Nearly every state generally bars guns from school grounds, but many give districts some wiggle room. Texas, for example, has for years allowed schools to authorize people to carry weapons on campus. Other state laws are open to interpretation. But few if any districts had armed teachers before Sandy Hook, other than one in rural Texas.

Over the past few years, however, gun groups began pushing to expand the exceptions, according to the Brady Campaign to Prevent Gun Violence. In April, an NRA panel published a model bill for states that would allow districts to make their own decisions on arming staff. The organization did not respond to an interview request.

A Different Culture

Matt Dossey stands tall with a genial demeanor, and at 40, he's as close as Jonesboro has to a town leader, serving not only as school superintendent, but also as minister at the Baptist church. Dossey grew up in Gatesville, about 15 miles southeast. And aside from attending college in Abilene, he's spent practically his whole life within a 15-mile radius. His wife, Emily, and mother, Mildred, each graduated from Jonesboro High School. His older son, who's 6, attends the kindergarten.

"We live in a place where our kids are familiar with guns…It's a different culture out here."

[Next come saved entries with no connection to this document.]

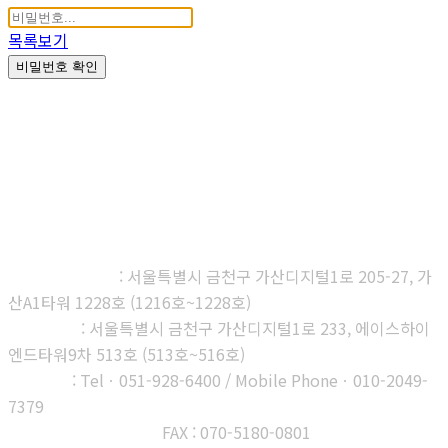
목록보기
비밀번호 확인
㈜다우진유전자연구소
본사, 제1연구소
: 서울특별시 금천구 가산디지털1로 205-27, 가
산A1타워 1228호 (1216호~1228호)
제2연구소
: 서울특별시 금천구 가산디지털1로 233, 에이스하이
엔드타워9차 513호 (513호~516호)
부산지사
: Telㆍ051-928-6400 / Mobile Phoneㆍ010-2049-
7379
고객센터 : 1566-3313
FAX : 070-5180-0801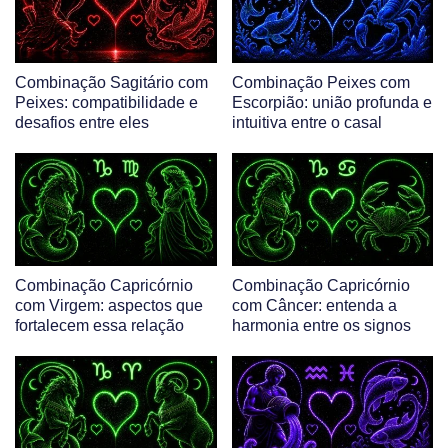
Combinação Sagitário com
Combinação Peixes com
Peixes: compatibilidade e
Escorpião: união profunda e
desafios entre eles
intuitiva entre o casal
Combinação Capricórnio
Combinação Capricórnio
com Virgem: aspectos que
com Câncer: entenda a
fortalecem essa relação
harmonia entre os signos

He's not the only one to stay close to home. Standing in the cafeteria, he could point to the children of his childhood friend, or to a young teacher who was his student years ago. While the small-town feel engenders trust, he said it makes securing the school a maddening task. Parents expect to go where they please. Closing doors isn't foremost on kids' minds.

Dossey had first proposed the idea of arming teachers to the school board after he came to the district in 2011, citing Harrold, a rural district in north Texas that adopted a similar plan in 2007. Some board members were hesitant. "Anytime you put weapons in an atmosphere where you've got a bunch of kids, you've got to be careful," said Keith Taylor, president of the school board.

Sandy Hook convinced Taylor and other trustees that it was worth that risk. On January 17, all seven members voted to adopt the plan.

"We live in a place where our kids are familiar with guns," Dossey said, describing how students camp out with their guns by the football field each summer, when irrigated grass creates a green oasis amid the dry landscape. "Armadillos love to come to our football field and dig up holes rooting for worms and grubs. Well, our kids go down there armadillo hunting," he said. "It's a different culture out here. Everyone has guns in their home, if not for skunks or whatever, then for intruders."

Despite the culture, some have resisted arming teachers. Most of the state's larger districts have their own police departments and have said they will not arm other staff. In Austin, district police hired six school resource officers this year to patrol the city's 79 elementary schools—they already had officers at each high and middle school.

Bill Bond, school safety specialist for the National Association of Secondary School Principals, doubts that an armed teacher would actually stop a student bent on killing peers. He was the principal at a high school in West Paducah, Kentucky, in 1997 when a student killed three classmates. "I don't believe a teacher would just kill a kid right there," he said. "I've walked up in front of a kid who had a gun. I know how it feels. I think you'd hesitate." More likely, he said, is that an armed teacher would lead to a deadly accident.